Analysis: Yen could drop further as carry trade picks up steam

02:28 |


TOKYO (Reuters) - Spiking U.S. bond yields and super-loose Japanese monetary policy are reviving the yen carry trade, which could spell more weakness in the currency after its biggest two-month drop in three years.
The yen was last in vogue as a cheap global funding vehicle for buying higher-yielding assets in 2005-2008, before the global financial crisis sent investors fleeing to the exits.
Now with a global economic recovery slowly picking up steam and Europe's debt crisis seemingly off the boil, traders are again looking to sell the low-interest rate yen to raise cash for forays into riskier and more rewarding assets.
With U.S.-Japan interest rate differentials narrow until mid-March and geopolitical risks troubling investors, many investors were skeptical the yen carry trade would make a comeback for the first time since the Lehman Brothers collapse.
But after a steady stream of encouraging news in recent months about the U.S. economy, traders expect the carry trend to make a comeback - and this time for good.
"We are coming out of a very long period of severe risk aversion and the liquidity pumped in by the central banks is eventually being put to work. That's why the yen carry trade is not a bad place to be," Pierre Lequeux, head of currency management in London at Aviva Investors, which manages about $424 billion.
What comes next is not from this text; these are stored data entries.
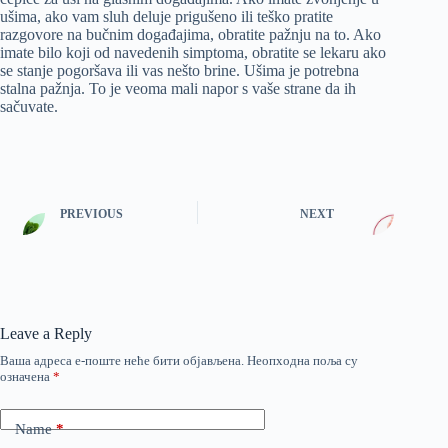
ušima, ako vam sluh deluje prigušeno ili teško pratite
razgovore na bučnim događajima, obratite pažnju na to. Ako
imate bilo koji od navedenih simptoma, obratite se lekaru ako
se stanje pogoršava ili vas nešto brine. Ušima je potrebna
stalna pažnja. To je veoma mali napor s vaše strane da ih
sačuvate.
PREVIOUS
NEXT
Leave a Reply
Ваша адреса е-поште неће бити објављена.
Неопходна поља су
означена
*
Name
*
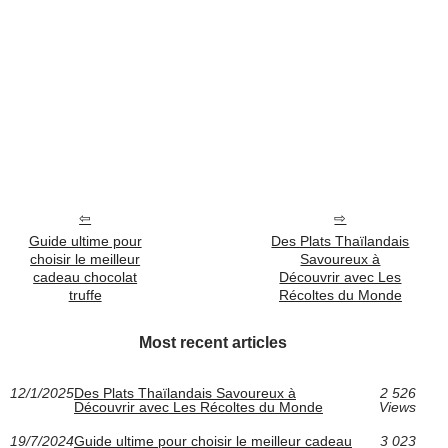
Guide ultime pour
Des Plats Thaïlandais
choisir le meilleur
Savoureux à
cadeau chocolat
Découvrir avec Les
truffe
Récoltes du Monde
Most recent articles
12/1/2025
Des Plats Thaïlandais Savoureux à
2 526
Découvrir avec Les Récoltes du Monde
Views
19/7/2024
Guide ultime pour choisir le meilleur cadeau
3 023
"Look at what happened to all yen crosses from the beginning of the year. We have seen big gains because long-term investors have to move away from bonds and go for higher risk premia."
Rising U.S. short-term bond yields are making the dollar less attractive as a funding currency, leaving the yen as the main alternative. A surprise decision by the Bank of Japan in February which signaled a more aggressive policy easing stance has cemented those expectations.